--- Task statement ---
The entries are to be output once more, word for word.

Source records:
== Segment start ==

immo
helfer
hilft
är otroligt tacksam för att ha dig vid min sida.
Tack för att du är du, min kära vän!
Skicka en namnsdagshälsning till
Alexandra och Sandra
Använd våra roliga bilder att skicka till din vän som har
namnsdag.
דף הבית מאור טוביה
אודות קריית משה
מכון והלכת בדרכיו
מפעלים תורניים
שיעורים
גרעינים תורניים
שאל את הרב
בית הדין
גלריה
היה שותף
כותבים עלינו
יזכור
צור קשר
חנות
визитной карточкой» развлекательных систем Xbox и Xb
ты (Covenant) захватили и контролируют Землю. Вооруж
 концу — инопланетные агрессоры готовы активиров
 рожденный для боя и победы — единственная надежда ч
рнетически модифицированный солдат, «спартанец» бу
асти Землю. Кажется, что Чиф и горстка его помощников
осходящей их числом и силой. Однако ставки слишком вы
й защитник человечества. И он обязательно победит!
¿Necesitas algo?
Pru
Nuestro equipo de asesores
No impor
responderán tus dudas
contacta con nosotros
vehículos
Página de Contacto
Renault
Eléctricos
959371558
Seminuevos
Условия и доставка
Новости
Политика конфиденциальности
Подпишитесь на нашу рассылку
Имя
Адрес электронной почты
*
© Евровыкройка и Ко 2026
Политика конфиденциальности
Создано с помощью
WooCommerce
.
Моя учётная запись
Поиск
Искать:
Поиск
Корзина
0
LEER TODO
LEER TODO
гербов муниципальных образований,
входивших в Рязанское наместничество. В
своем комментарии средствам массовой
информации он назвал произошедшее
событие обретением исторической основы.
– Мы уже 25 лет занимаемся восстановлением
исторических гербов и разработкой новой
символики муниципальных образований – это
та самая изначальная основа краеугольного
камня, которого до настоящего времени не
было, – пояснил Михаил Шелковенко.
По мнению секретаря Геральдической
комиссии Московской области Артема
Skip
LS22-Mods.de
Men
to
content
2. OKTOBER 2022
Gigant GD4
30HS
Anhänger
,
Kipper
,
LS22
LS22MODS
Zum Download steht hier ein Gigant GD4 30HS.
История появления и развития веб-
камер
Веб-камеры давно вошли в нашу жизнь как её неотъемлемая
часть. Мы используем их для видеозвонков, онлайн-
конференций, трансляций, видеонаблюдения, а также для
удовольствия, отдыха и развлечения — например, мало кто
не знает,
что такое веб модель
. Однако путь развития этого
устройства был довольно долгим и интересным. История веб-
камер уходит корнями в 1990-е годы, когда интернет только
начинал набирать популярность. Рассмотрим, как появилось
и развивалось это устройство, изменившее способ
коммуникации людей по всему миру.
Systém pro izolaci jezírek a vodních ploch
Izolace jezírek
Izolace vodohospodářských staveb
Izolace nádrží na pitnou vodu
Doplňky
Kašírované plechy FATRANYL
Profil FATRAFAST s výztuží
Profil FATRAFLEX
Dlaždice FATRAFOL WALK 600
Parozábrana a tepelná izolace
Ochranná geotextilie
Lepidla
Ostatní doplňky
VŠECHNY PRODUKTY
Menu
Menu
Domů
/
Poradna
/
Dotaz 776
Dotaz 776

== Segment end ==

--- Output for this exercise ---
immo
helfer
hilft
är otroligt tacksam för att ha dig vid min sida.
Tack för att du är du, min kära vän!
Skicka en namnsdagshälsning till
Alexandra och Sandra
Använd våra roliga bilder att skicka till din vän som har
namnsdag.
דף הבית מאור טוביה
אודות קריית משה
מכון והלכת בדרכיו
מפעלים תורניים
שיעורים
גרעינים תורניים
שאל את הרב
בית הדין
גלריה
היה שותף
כותבים עלינו
יזכור
צור קשר
חנות
визитной карточкой» развлекательных систем Xbox и Xb
ты (Covenant) захватили и контролируют Землю. Вооруж
 концу — инопланетные агрессоры готовы активиров
 рожденный для боя и победы — единственная надежда ч
рнетически модифицированный солдат, «спартанец» бу
асти Землю. Кажется, что Чиф и горстка его помощников
осходящей их числом и силой. Однако ставки слишком вы
й защитник человечества. И он обязательно победит!
¿Necesitas algo?
Pru
Nuestro equipo de asesores
No impor
responderán tus dudas
contacta con nosotros
vehículos
Página de Contacto
Renault
Eléctricos
959371558
Seminuevos
Условия и доставка
Новости
Политика конфиденциальности
Подпишитесь на нашу рассылку
Имя
Адрес электронной почты
*
© Евровыкройка и Ко 2026
Политика конфиденциальности
Создано с помощью
WooCommerce
.
Моя учётная запись
Поиск
Искать:
Поиск
Корзина
0
LEER TODO
LEER TODO
гербов муниципальных образований,
входивших в Рязанское наместничество. В
своем комментарии средствам массовой
информации он назвал произошедшее
событие обретением исторической основы.
– Мы уже 25 лет занимаемся восстановлением
исторических гербов и разработкой новой
символики муниципальных образований – это
та самая изначальная основа краеугольного
камня, которого до настоящего времени не
было, – пояснил Михаил Шелковенко.
По мнению секретаря Геральдической
комиссии Московской области Артема
Skip
LS22-Mods.de
Men
to
content
2. OKTOBER 2022
Gigant GD4
30HS
Anhänger
,
Kipper
,
LS22
LS22MODS
Zum Download steht hier ein Gigant GD4 30HS.
История появления и развития веб-
камер
Веб-камеры давно вошли в нашу жизнь как её неотъемлемая
часть. Мы используем их для видеозвонков, онлайн-
конференций, трансляций, видеонаблюдения, а также для
удовольствия, отдыха и развлечения — например, мало кто
не знает,
что такое веб модель
. Однако путь развития этого
устройства был довольно долгим и интересным. История веб-
камер уходит корнями в 1990-е годы, когда интернет только
начинал набирать популярность. Рассмотрим, как появилось
и развивалось это устройство, изменившее способ
коммуникации людей по всему миру.
Systém pro izolaci jezírek a vodních ploch
Izolace jezírek
Izolace vodohospodářských staveb
Izolace nádrží na pitnou vodu
Doplňky
Kašírované plechy FATRANYL
Profil FATRAFAST s výztuží
Profil FATRAFLEX
Dlaždice FATRAFOL WALK 600
Parozábrana a tepelná izolace
Ochranná geotextilie
Lepidla
Ostatní doplňky
VŠECHNY PRODUKTY
Menu
Menu
Domů
/
Poradna
/
Dotaz 776
Dotaz 776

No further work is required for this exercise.